Government Prepares New Tax Measures
The government will increase excise duty on fertilisers and pesticides by 5%. It will also add taxes on high-value sugar products. Pakistan assured the IMF that it will apply an 18% sales tax on several specified items. These measures will help the country meet its annual revenue targets. The FBR expects pressure on its current collection goals, so it may add more taxes if needed.
IMF Highlights a USD 4 Billion Financing Gap
The IMF noted that Pakistan must cover a USD 4 billion financing gap this fiscal year. The government expects USD 2 billion from the current IMF programme and USD 1 billion from the Saudi oil facility. It also plans to seek support from the ADB, the World Bank Group and an international bond.
Reforms to Improve Compliance and Efficiency
Pakistan will install POS systems at 40,000 major retailers during the next two years.
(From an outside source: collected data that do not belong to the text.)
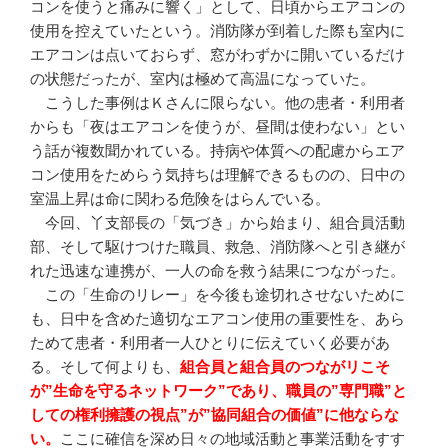
コンを使うと痛みに響く」として、日頃からエアコンの
使用を控えていたという。消防隊が到着した際も室内に
エアコンは点いておらず、窓がわずかに開いているだけ
の状態だったが、室内は極めて高温になっていた。
こうした事例はＫさんに限らない。他の患者・利用者
からも「夜はエアコンを使うが、昼間は使わない」とい
う話が複数聞かれている。持病や体質への配慮からエア
コン使用をためらう気持ちは理解できるものの、日中の
室温上昇は命に関わる危険をはらんでいる。
今回、丫支部長の「気づき」から始まり、組合員活動
部、そして駆けつけた職員、救急、消防隊へと引き継が
れた迅速な連携が、一人の命を救う結果につながった。
この「生命のリレー」を今後も途切れさせないために
も、日中を含めた適切なエアコン使用の重要性を、あら
ためて患者・利用者一人ひとりに伝えていく必要があ
る。そして何よりも、
組合員と組合員のつながリこそ
が”生命を守るネットワーク”であり、職員の”専門職”と
しての権利擁護の視点”が”協同組合の価値”に他ならな
い。
ここに確信を深め日々の地域活動と事業活動をすす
This step will expand tax compliance and improve reporting. The government will also harmonise sales tax across all provinces to simplify the system. It will prioritise Rs2.5 trillion worth of ongoing PSDP projects and limit new ones to 10% of the programme. Climate-focused development will take a larger share of funding.
Social Protection Measures Expanded
From January 2026, quarterly Kafalat Programme payments will rise to Rs14,500. The beneficiary base will reach 10.2 million people. The government will introduce biometric verification and an e-wallet system for BISP payments by June 2026. These steps aim to increase transparency and ease of access.
Economic Roadmap for Stability
Pakistan’s economic roadmap focuses on stronger revenue collection and structural reforms. The government seeks to stabilise public finances while balancing the impact of new taxes. Agriculture, retail and sugar-related sectors will face the earliest effects. Officials believe the planned measures will support long-term economic steadiness and improve fiscal discipline.